There’s a book on tackling large coordination problems in government—they call them “wicked” problems. The opening chapter is the only interesting one. It’s written by Mike McConnell, the guy tasked with fixing up US intelligence after 9/11. Various agencies had all the pieces to stop the attacks, but multiple cross-agency coordination failures prevented them from acting in time.
McConnell also tells the story of the Goldwater-Nichols Act. After the invasion of Grenada, the complete coordination failure of the military was apparent. Each half of the island was controlled by a different branch, and in order to talk to each other, officers had to walk to the nearest payphone and get routed through one of the opposite branch offices on the US mainland, because their radios were incompatible. The Goldwater-Nichols Act reorganized things to fix this. It passed despite unanimous opposition by the service chiefs, it worked, and ten years later every single service chief testified before congress that it was the best thing to ever happen to the US military.

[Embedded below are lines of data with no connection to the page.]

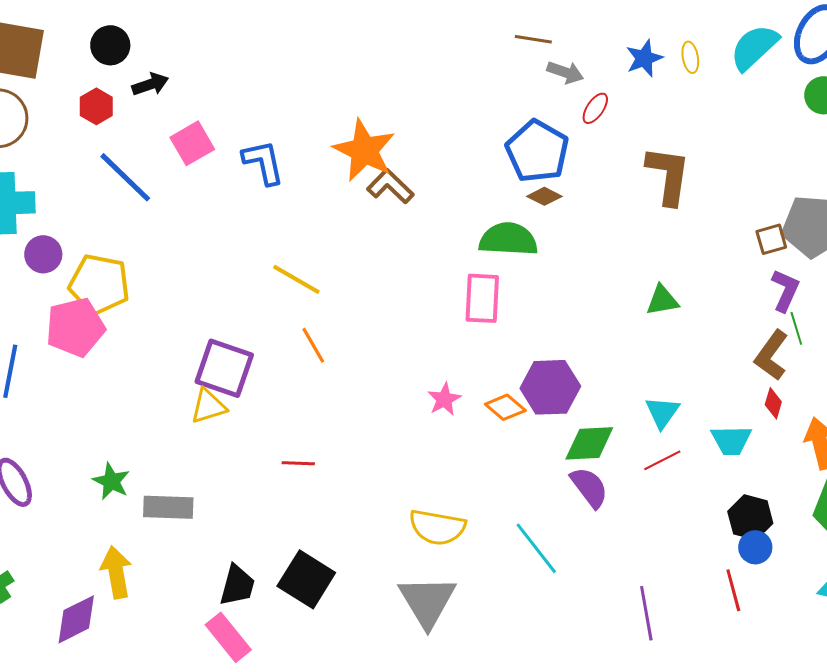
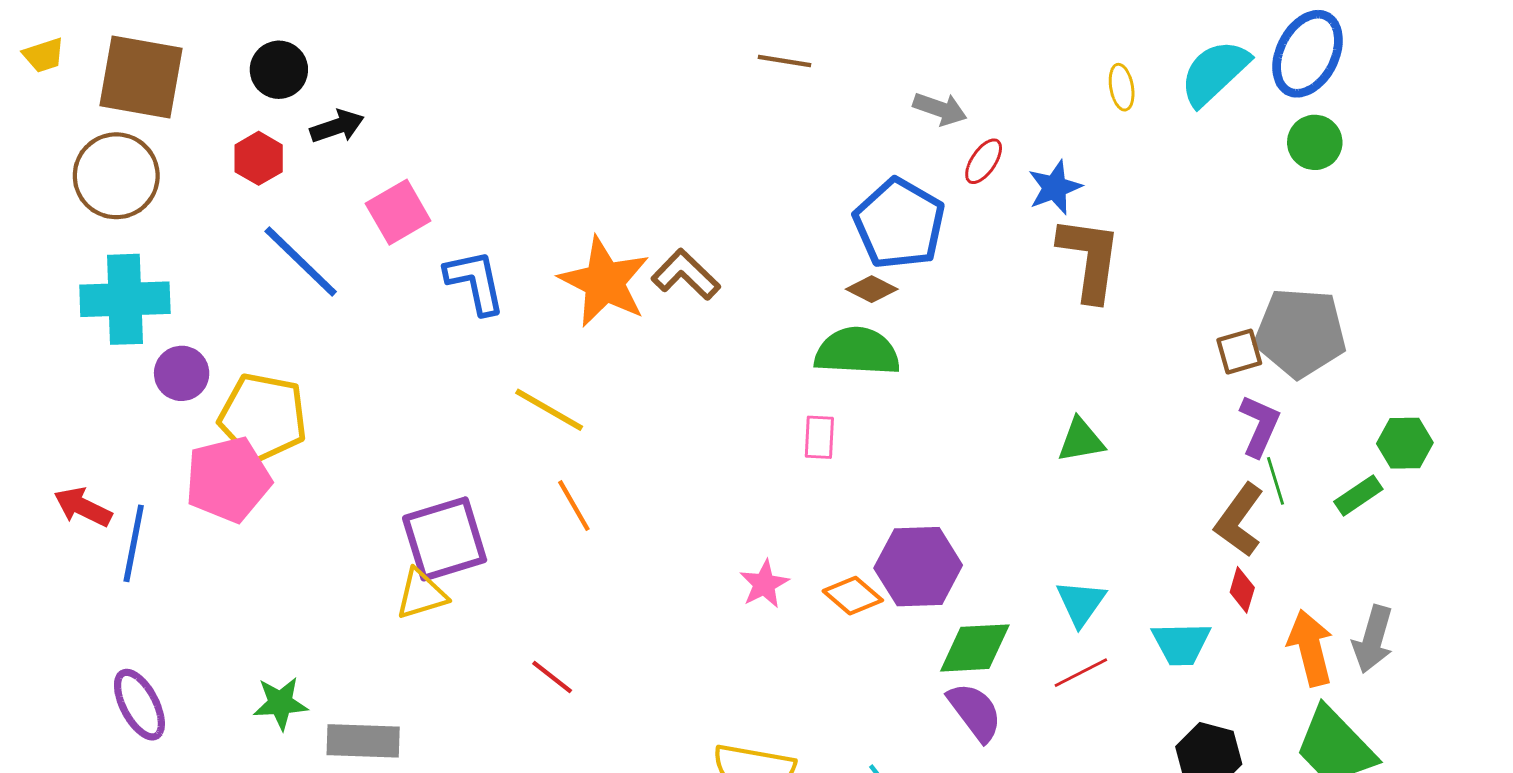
brown line: (533, 39) -> (785, 61), moved
blue star: (644, 58) -> (1055, 187), moved
orange star: (364, 150) -> (604, 282), moved
blue L-shape: (263, 162) -> (475, 282), moved
brown diamond: (544, 196) -> (872, 289), moved
pink rectangle: (482, 298) -> (819, 437), size x0.6
purple square: (224, 368) -> (445, 539), turned -36
red line: (298, 463) -> (552, 677), turned 36
green star: (111, 481) -> (280, 703), turned -30

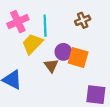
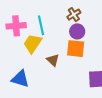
pink cross: (18, 22) -> (16, 26), turned 30
purple circle: (63, 52) -> (77, 31), moved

In all of these cases, there’s no clear natural monopoly and no obviously outsized value capture relative to value created. Rather, the “potential energy” is created by language barriers, intra-organization political coalitions, information silos, and communities with limited cross-talk.
That’s not to say value capture isn’t relevant to e.g. Google or Facebook. Obviously it is. But Google (and more debatably Facebook) still creates huge amounts of real value, regardless of how much it captures, and it does so with little “effort”—Google’s employee base is tiny relative to value created, and most of those employees don’t even work on search.
There is an argument to be made that I’m really talking about two qualitatively different cases here: coordination problems which involve breaking down cross-silo barriers, and coordination problems which involve building new markets. Maybe both of these are interesting on their own, but generalizing to all coordination problems goes too far? On the other hand, there are outside-view reasons to expect that coordination problems in general should get worse as the world modernizes—see From Personal to Prison Gangs.